Repository files navigation

My Notebooks

This reposotory contains some of my big data & data science projects.

Quick Start

Environment

I usually work with docker containers, so...

  • Install Docker

  • Clone this repository

$ git clone https://github.com/feliux/data_science_projects.git
$ cd notebook

Spark

This notebooks runs over jupyter/all-spark-notebook image.

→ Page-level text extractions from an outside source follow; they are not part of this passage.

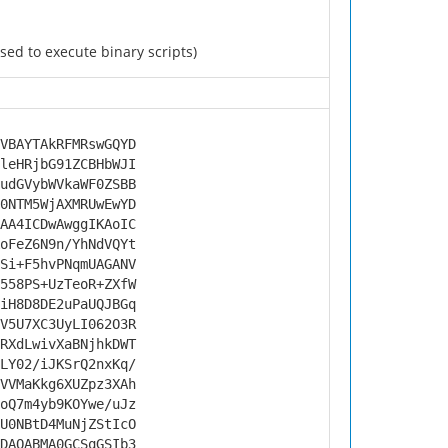
ed to execute binary scripts)
VBAYTAkRFMRswGQYD
leHRjbG91ZCBHbWJI
udGVybWVkaWF0ZSBB
0NTM5WjAXMRUwEwYD
AA4ICDwAwggIKAoIC
oFeZ6N9n/YhNdVQYt
Si+F5hvPNqmUAGANV
558PS+UzTeoR+ZXfW
iH8D8DE2uPaUQJBGq
V5U7XC3UyLI062O3R
RXdLwivXaBNjhkDWT
LY02/iJKSrQ2nxKq/
VVMaKkg6XUZpz3XAh
oQ7m4yb9KOYwe/uJz
U0NBtD4MuNjZStIcO
DAQABMA0GCSqGSIb3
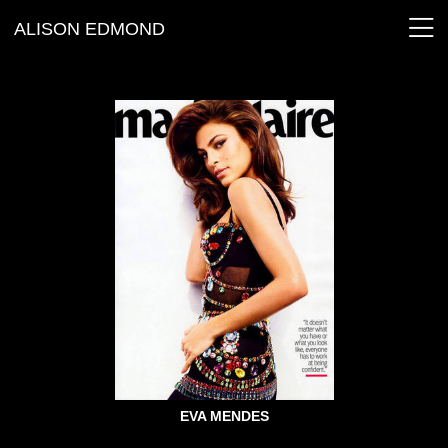
ALISON EDMOND
EVA MENDES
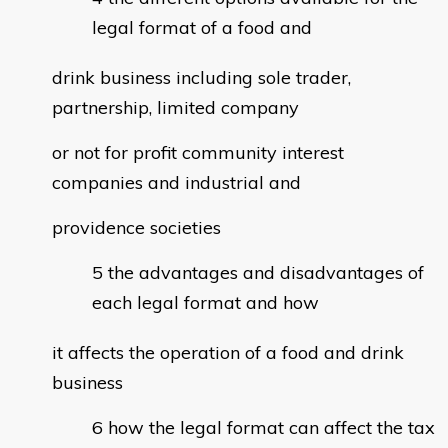
legal format of a food and
drink business including sole trader,
partnership, limited company
or not for profit community interest
companies and industrial and
providence societies
the advantages and disadvantages of
each legal format and how
it affects the operation of a food and drink
business
how the legal format can affect the tax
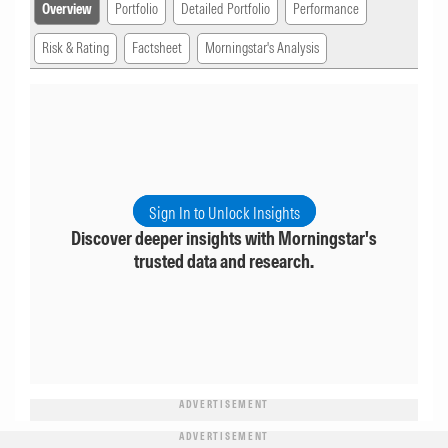
Overview
Portfolio
Detailed Portfolio
Performance
Risk & Rating
Factsheet
Morningstar's Analysis
Sign In to Unlock Insights
Discover deeper insights with Morningstar's
trusted data and research.
ADVERTISEMENT
ADVERTISEMENT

  • Pull the image from Docker Hub
$ docker pull jupyter/all-spark-notebook
  • Run your container
$ docker run -d --name <container_name> -v $PWD:/home/jovyan/work -p 8888:8888 <your_name>/all-spark-notebook:latest

Or execute

$ docker-compose -f docker-compose-spark.yml up -d

Pytorch

You can use the previous container for this notebooks working with CPU. If you want to use your GPU just pull or build a new image with the Dockerfile I provide (based on the nvidia/cuda:10.2-base-ubuntu18.04 image). Feel free to add/remove whatever you want ;P

  • Pull from Docker Hub or build the image
$ docker pull feliux/gpu-scipy-pytorch-notebook
OR
$ docker build --no-cache=true --build-arg BUILD_DATE=$(date -u +'%Y-%m-%dT%H:%M:%SZ') -t feliux/gpu-scipy-pytorch-notebook:1.0.0 Pytorch_Dockerfile/.
  • Run your container. For example
$ docker run -d --gpus all --name gpu-pytorch -v $PWD:/home/jovyan/work -p 8888:8888 feliux/gpu-scipy-pytorch-notebook:1.0.0

Or execute

$ docker-compose -f docker-compose-pytorch.yml up -d
  • Test installed packages (some examples)
$ docker exec -it gpu-pytorch python
>>> import torch; torch.cuda.is_available()
True

  • Connect to your notebook
$ docker exec -t <container_name> jupyter-notebook list
  • Paste the url/token in your favourite browser

Folder structure

├── data    -> datasets used on notebooks. on_time_performance_2016_12.csv dataset (spark) is not available cause it exceed 100MB permited on Github.
│   └── pytorch_data
├── images  -> images used on notebooks.
├── pytorch -> deep learning notebooks. This notebooks imports pytorch with CUDA 10.2 compatibility (it was installed at Dockerfile).
└── spark   -> machine learning with pyspark, sparkSQL, sparkml, sparkmllib.